This article lays out the crisis in scholarly monograph publishing and the picture is pretty bleak. The author's suggested solutions aren't going to go down well: raise prices, produce less books, give the library and university presses more money. How about addressing one of the root causes, containing journal price inflation through open access peer-reviewed journals?
The Chronicle: 6/17/2005: Survival Strategies for Academic Publishing (Login required)
The field of scholarly book publishing has been shaped by two powerful dynamics that have trapped academic publishers -- and especially American university presses -- in a pincer movement. On the one hand, the kind of book that has been the standard fare of scholarly publishers -- the monograph -- has undergone a process of continuous decline since the 1970s. Experiences vary from publisher to publisher, but the overall pattern is indisputable. In the 1970s, scholarly publishers in both the United States and Britain would commonly print between 2,000 and 3,000 hardback copies of a monograph and expect to sell a substantial proportion (if not all) of them. Scholarly publishing was a relatively straightforward business: For the most part, presses could take the market for granted and concentrate their energies on deciding which books merited publication. But by the 1990s, that comfortable position had been radically transformed. Today most scholarly publishers find that the total sales of hardback-only monographs are often as low as 400 to 500 copies worldwide. As unit sales have fallen to a quarter or less of what they were in the 1970s, what was once a fairly straightforward and profitable kind of publishing has become extremely difficult in financial terms.
Why have monograph sales declined so sharply? Is it because readers are turning to other sources of information like the Internet, as many observers have speculated? The main explanation almost certainly lies elsewhere. Research libraries constitute a principal market for scholarly monographs, and in the course of the 1980s and 1990s they were subjected to intense pressures of their own: the steep rise in the prices of scientific journals and the increasing costs of information technology. Library budgets were limited, and something had to give.

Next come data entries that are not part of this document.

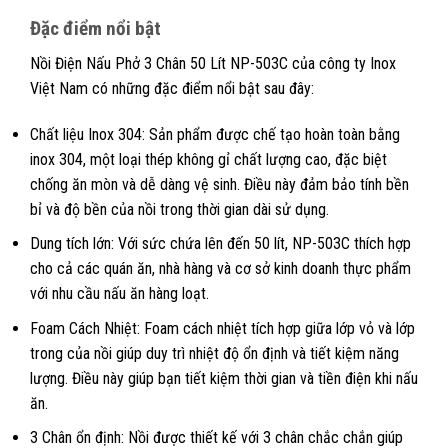
Đặc điểm nổi bật
Nồi Điện Nấu Phở 3 Chân 50 Lít NP-503C của công ty Inox
Việt Nam có những đặc điểm nổi bật sau đây:
Chất liệu Inox 304: Sản phẩm được chế tạo hoàn toàn bằng
inox 304, một loại thép không gỉ chất lượng cao, đặc biệt
chống ăn mòn và dễ dàng vệ sinh. Điều này đảm bảo tính bền
bỉ và độ bền của nồi trong thời gian dài sử dụng.
Dung tích lớn: Với sức chứa lên đến 50 lít, NP-503C thích hợp
cho cả các quán ăn, nhà hàng và cơ sở kinh doanh thực phẩm
với nhu cầu nấu ăn hàng loạt.
Foam Cách Nhiệt: Foam cách nhiệt tích hợp giữa lớp vỏ và lớp
trong của nồi giúp duy trì nhiệt độ ổn định và tiết kiệm năng
lượng. Điều này giúp bạn tiết kiệm thời gian và tiền điện khi nấu
ăn.
3 Chân ổn định: Nồi được thiết kế với 3 chân chắc chắn giúp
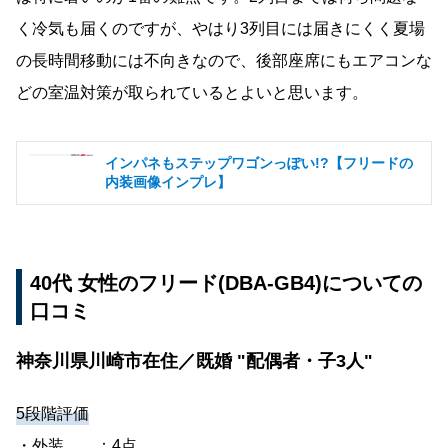
く冷気も届くのですが、やはり3列目には届きにくく夏場
の長時間移動には不向きなので、後部座席にもエアコンな
どの室温対策が取られているとよいと思います。
インパネもステップワゴンっぽい!?【フリードの
内装画像インプレ】
40代 女性のフリード(DBA-GB4)についての
口コミ
神奈川県川崎市在住／既婚 "配偶者・子3人"
5段階評価
・外装 ：4点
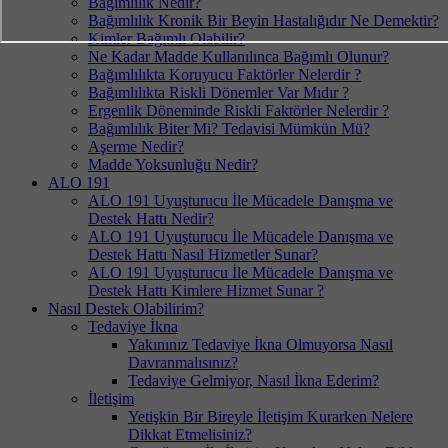
Bağımlılık Nedir?
Bağımlılık Kronik Bir Beyin Hastalığıdır Ne Demektir?
Kimler Bağımlı Olabilir?
Ne Kadar Madde Kullanılınca Bağımlı Olunur?
Bağımlılıkta Koruyucu Faktörler Nelerdir ?
Bağımlılıkta Riskli Dönemler Var Mıdır ?
Ergenlik Döneminde Riskli Faktörler Nelerdir ?
Bağımlılık Biter Mi? Tedavisi Mümkün Mü?
Aşerme Nedir?
Madde Yoksunluğu Nedir?
ALO 191
ALO 191 Uyuşturucu İle Mücadele Danışma ve
Destek Hattı Nedir?
ALO 191 Uyuşturucu İle Mücadele Danışma ve
Destek Hattı Nasıl Hizmetler Sunar?
ALO 191 Uyuşturucu İle Mücadele Danışma ve
Destek Hattı Kimlere Hizmet Sunar ?
Nasıl Destek Olabilirim?
Tedaviye İkna
Yakınınız Tedaviye İkna Olmuyorsa Nasıl
Davranmalısınız?
Tedaviye Gelmiyor, Nasıl İkna Ederim?
İletişim
Yetişkin Bir Bireyle İletişim Kurarken Nelere
Dikkat Etmelisiniz?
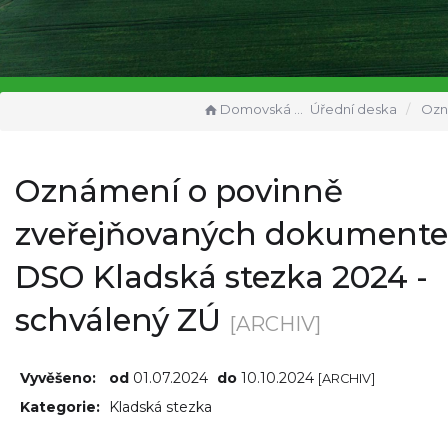
Domovská stránka
Úřední deska
Oznámení o povinně zveřejňovaných 
Oznámení o povinně
zveřejňovaných dokument
DSO Kladská stezka 2024 -
schválený ZÚ
[ARCHIV]
Vyvěšeno:
od
01.07.2024
do
10.10.2024
[ARCHIV]
Kategorie:
Kladská stezka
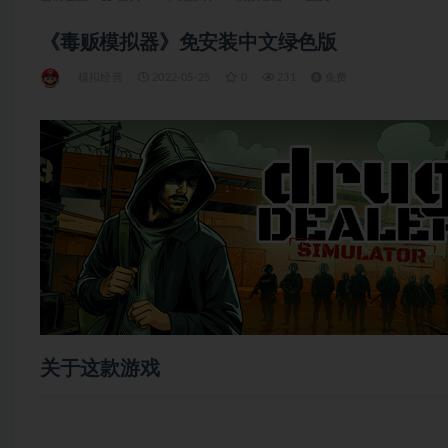
《毒贩模拟器》免安装中文绿色版
模拟经营
2022-05-25
0
231
免费
关于这款游戏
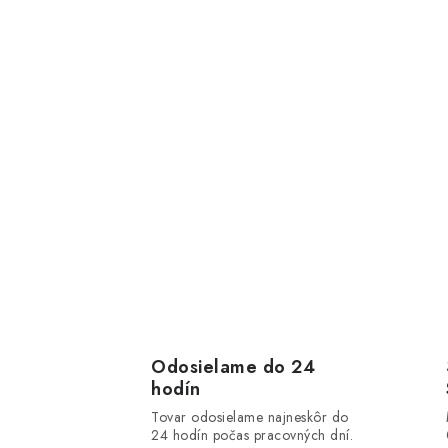
Odosielame do 24
hodín
Tovar odosielame najneskôr do
24 hodín počas pracovných dní.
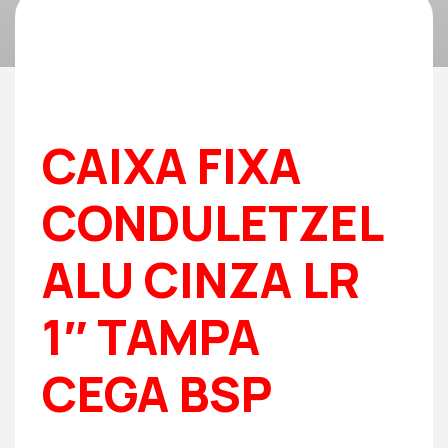
CAIXA FIXA
CONDULETZEL
ALU CINZA LR
1″ TAMPA
CEGA BSP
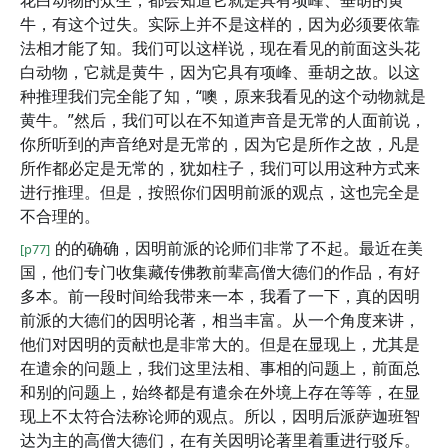
花白动物的众生，都会知道它就是具有项峰、垂胡的黄
牛，有这个过失。实际上并不是这样的，因为必须要依靠
法相才能了知。我们可以这样说，现在看见的前面这头花
白动物，它就是黄牛，因为它具有项峰、垂胡之故。以这
种推理我们完全能了知，“噢，原来我看见的这个动物就是
黄牛。”然后，我们可以在不知道声音是无常的人面前说，
你所听到的声音绝对是无常的，因为它是所作之故，凡是
所作都必定是无常的，犹如柱子，我们可以用这种方式来
进行推理。但是，按照你们因明前派的观点，这也完全是
不合理的。
的的确确，因明前派的论师们非常了不起。最近在美
[p77]
国，他们专门收集藏传佛教前辈高僧大德们的作品，有好
多本。前一段时间给我带来一本，我看了一下，真的因明
前派的大德们的因明论著，相当丰富。从一个角度来讲，
他们对因明的贡献也是非常大的。但是在显现上，尤其是
在遣余的问题上，我们这里法相、事相的问题上，前面总
和别的问题上，始终都是有遣余在外境上存在等等，在显
现上不太符合法称论师的观点。所以，因明后派萨迦班智
达为主的高僧大德们，在有关因明论著里着重进行驳斥。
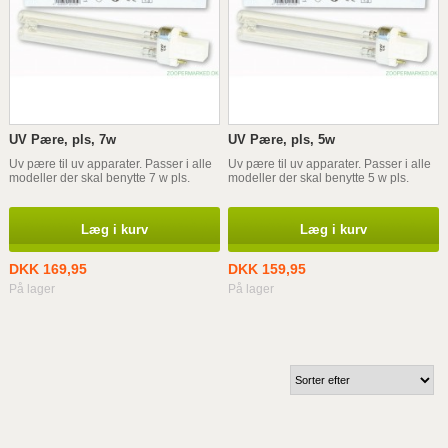
UV Pære, pls, 7w
UV Pære, pls, 5w
Uv pære til uv apparater. Passer i alle
Uv pære til uv apparater. Passer i alle
modeller der skal benytte 7 w pls.
modeller der skal benytte 5 w pls.
Læg i kurv
Læg i kurv
DKK 169,95
DKK 159,95
På lager
På lager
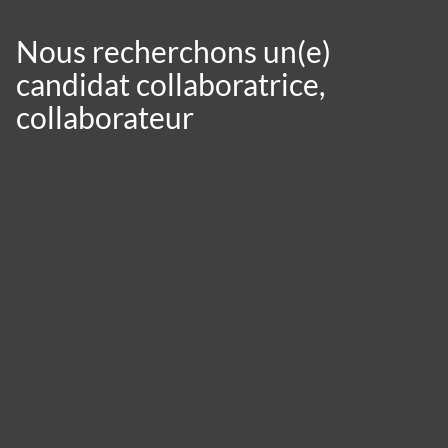
Nous recherchons un(e)
candidat collaboratrice,
collaborateur
Panneau de gestion des cookies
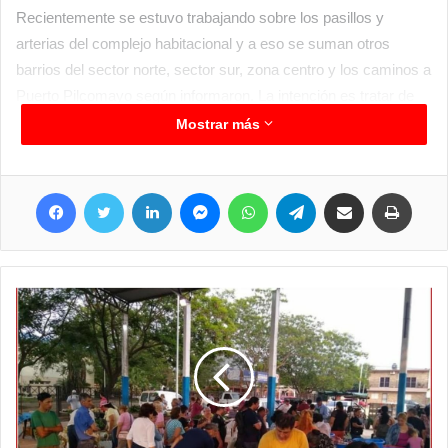
Recientemente se estuvo trabajando sobre los pasillos y
arterias del complejo habitacional y a eso se suman otros
barrios del sector norte, sector sur, zona centro y los caminos a
Puerto Pilcomayo según informaron. La intención es tratar de
llegar a la mayor cantidad de barrios posibles y a todo lo que se
Mostrar más
realiza tanto de mañana bien temprano como en las últimas
horas de la tarde se suma lo que se hace de manera
Facebook
Twitter
LinkedIn
Messenger
WhatsApp
Telegram
Compartir por correo electrónico
Imprim
domiciliaria o las manzanas con los bloqueos a los lugares
donde existen casos positivos de dengue o chikungunya.
Siempre viene bien realizar la recomendación de mantener los
patios y predios limpios, buscar aquellos recipientes que
pueden acumular agua y sacarlos, los cacharros también son
lugares donde el mosquito puede procrearse y generar un
grave impacto no solo a la familia donde se instala sino a los
alrededores, por eso siempre es importante mantener limpios
todos los predios y como medida preventiva es fundamental el
uso del repelente.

In the period from 1986 to 1998-99, the number of monographs purchased annually by research libraries in the United States declined by more than 25 percent. Since academic publishers were also producing more monographs each year, that meant that an ever-increasing range of available titles was competing for a dwindling pool of resources.

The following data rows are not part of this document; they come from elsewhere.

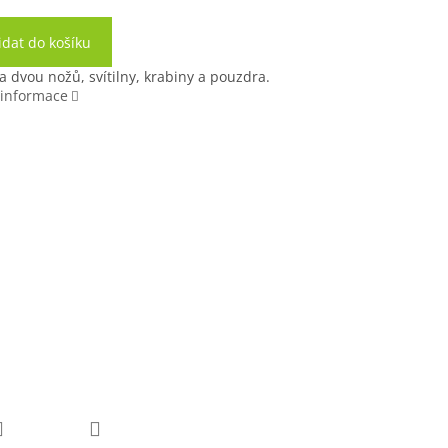
idat do košíku
 dvou nožů, svítilny, krabiny a pouzdra.
 informace
vnou čepelí +
Nůž s pevnou čepelí +
nůž + svítilna
zavírací nůž + svítilna
abina ACU
+ karabina ZELENÝ
IGITAL
+ Sleva 10%
Sleva 10%
po registraci
registraci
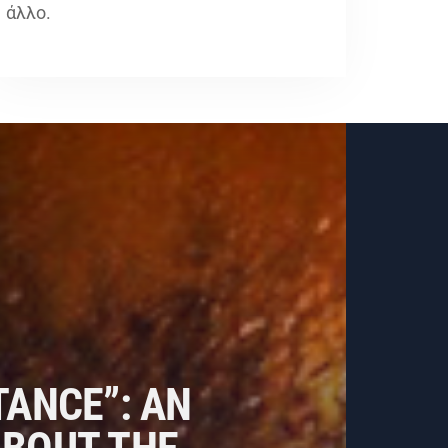
άλλο.
TANCE”: AN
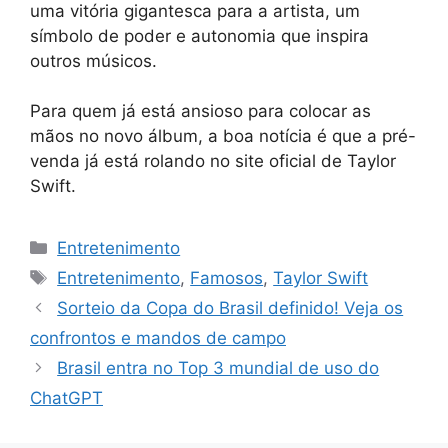
uma vitória gigantesca para a artista, um
símbolo de poder e autonomia que inspira
outros músicos.
Para quem já está ansioso para colocar as
mãos no novo álbum, a boa notícia é que a pré-
venda já está rolando no site oficial de Taylor
Swift.
Categorias
Entretenimento
Tags
Entretenimento
,
Famosos
,
Taylor Swift
Sorteio da Copa do Brasil definido! Veja os
confrontos e mandos de campo
Brasil entra no Top 3 mundial de uso do
ChatGPT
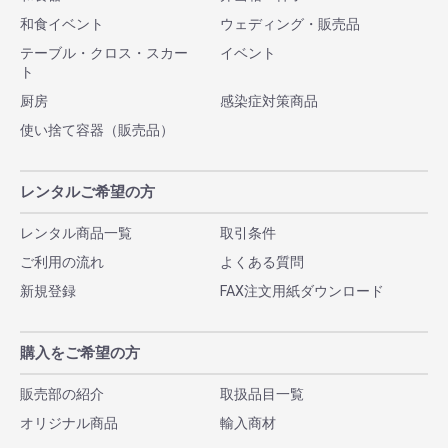
和食イベント
ウェディング・販売品
テーブル・クロス・スカー
イベント
ト
厨房
感染症対策商品
使い捨て容器（販売品）
レンタルご希望の方
レンタル商品一覧
取引条件
ご利用の流れ
よくある質問
新規登録
FAX注文用紙ダウンロード
購入をご希望の方
販売部の紹介
取扱品目一覧
オリジナル商品
輸入商材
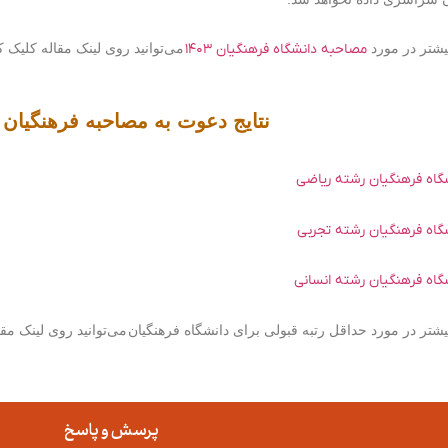
شتر در مورد
مصاحبه دانشگاه فرهنگیان ۱۴۰۳
می‌توانید روی لینک مقاله کلیک ک
نتایج دعوت به مصاحبه فرهنگیان ۱۴۰۳
شگاه فرهنگیان رشته ریاضی
شگاه فرهنگیان رشته تجربی
گاه فرهنگیان رشته انسانی
تر در مورد حداقل رتبه قبولی برای دانشگاه فرهنگیان
می‌توانید روی لینک مقا
پرسش و پاسخ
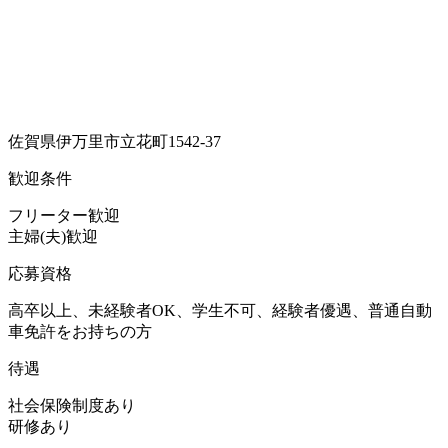
佐賀県伊万里市立花町1542-37
歓迎条件
フリーター歓迎
主婦(夫)歓迎
応募資格
高卒以上、未経験者OK、学生不可、経験者優遇、普通自動
車免許をお持ちの方
待遇
社会保険制度あり
研修あり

At the same time, many American university presses were coming under pressure from another source: their host institutions. In the 1970s and 1980s, some began to find themselves faced with growing pressure to reduce their dependence on direct or indirect subsidies and become more autonomous financially -- "self-supporting" was the term often used. Universities faced their own fiscal constraints, and university presses, with their somewhat ambiguous status (were they academic units or business units?), were obvious targets for financial scrutiny.